By Jennifer Bieman, St. Thomas Times-Journal
Southwold council will have their voices heard – an opportunity to speak with an Ontario government staff about the embattled Glanworth Dr./Hwy. 401 overpass.
The Ministry of Transportation has agreed to meet with members of Southwold council to discuss the plan to demolish the bridge for their Col. Talbot Rd. interchange redevelopment project.
“At least they are going to meet with us and discuss it,” said Ken Loveland, acting clerk and CAO of Southwold Township.
“We’ll have to do a good job convincing them that they need to reconsider their position.”
The MTO plan to demolish the 401 overpass has generated criticism from area farmers who regularly use the bridge for their slow-moving farm equipment. Farmers said removing the overpass will force them to take their heavy machinery on busier roadways – a move they insist will put motorists at risk.
The ministry said their design proposal for the Col. Talbot interchange takes the farmers concerns into account and includes paved shoulders, wide left turn lanes and traffic signals at a nearby intersection to help farmers move their equipment safely. The project is in its early stages and is slated for completion beyond 2018.
Amid mounting public backlash to the plan over the last year, Southwold submitted a formal letter to the MTO about six weeks ago outlining its concerns and requesting a meeting with ministry staff. The letter received support from Elgin county council and Elgin-Middlesex-London MPP Jeff Yurek – who continues to champion efforts to open a dialogue with the ministry.

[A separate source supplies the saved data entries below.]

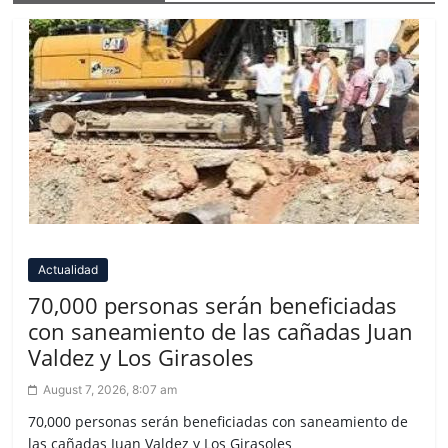
Actualidad
70,000 personas serán beneficiadas
con saneamiento de las cañadas Juan
Valdez y Los Girasoles
August 7, 2026, 8:07 am
70,000 personas serán beneficiadas con saneamiento de
las cañadas Juan Valdez y Los Girasoles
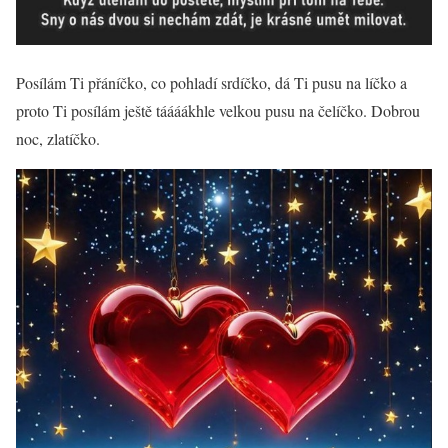
Posílám Ti přáníčko, co pohladí srdíčko, dá Ti pusu na líčko a
proto Ti posílám ještě táááákhle velkou pusu na čelíčko. Dobrou
noc, zlatíčko.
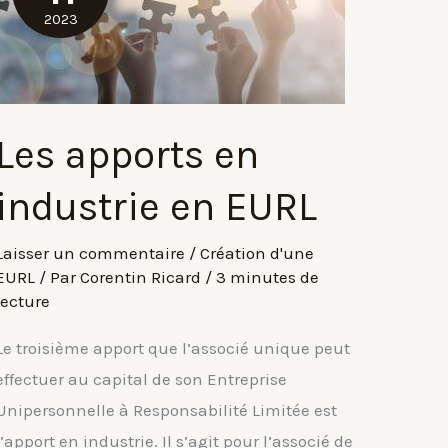
2023
Les apports en
industrie en EURL
Laisser un commentaire
/
Création d'une
EURL
/ Par
Corentin Ricard
/
3 minutes de
lecture
Le troisième apport que l’associé unique peut
effectuer au capital de son Entreprise
Unipersonnelle à Responsabilité Limitée est
l’apport en industrie. Il s’agit pour l’associé de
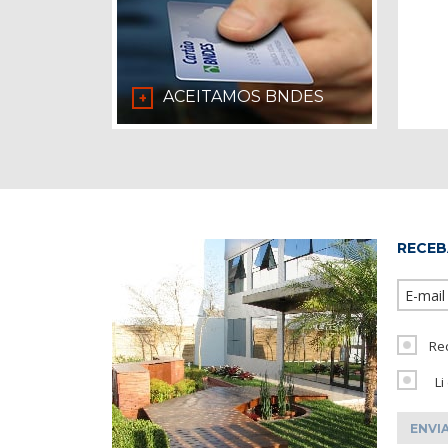
ACEITAMOS BNDES
+
RECEB
Re
Li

“I’m hopeful that the MTO will meet with them and discuss options other than taking out the Glanworth bridge as opposed to meeting with them and explaining why they are taking out the bridge,” said Yurek.
“The MTO has to be open to hearing the concerns of the area.”
The date and details of the meeting have not been arranged. Yurek said it is encouraging that so many residents of Elgin county are recognizing the issue and approaching the ministry with their concerns.
“It’s our way of telling the people in Toronto that sometimes its best to let the local people make the decisions about how their transportation systems are going to operate.” he said.
Loveland is hoping to sit down with MTO staff in the near future and has a clear goal in mind for the meeting.
“If you never talk you’re never going to get them to change their mind,” he stressed.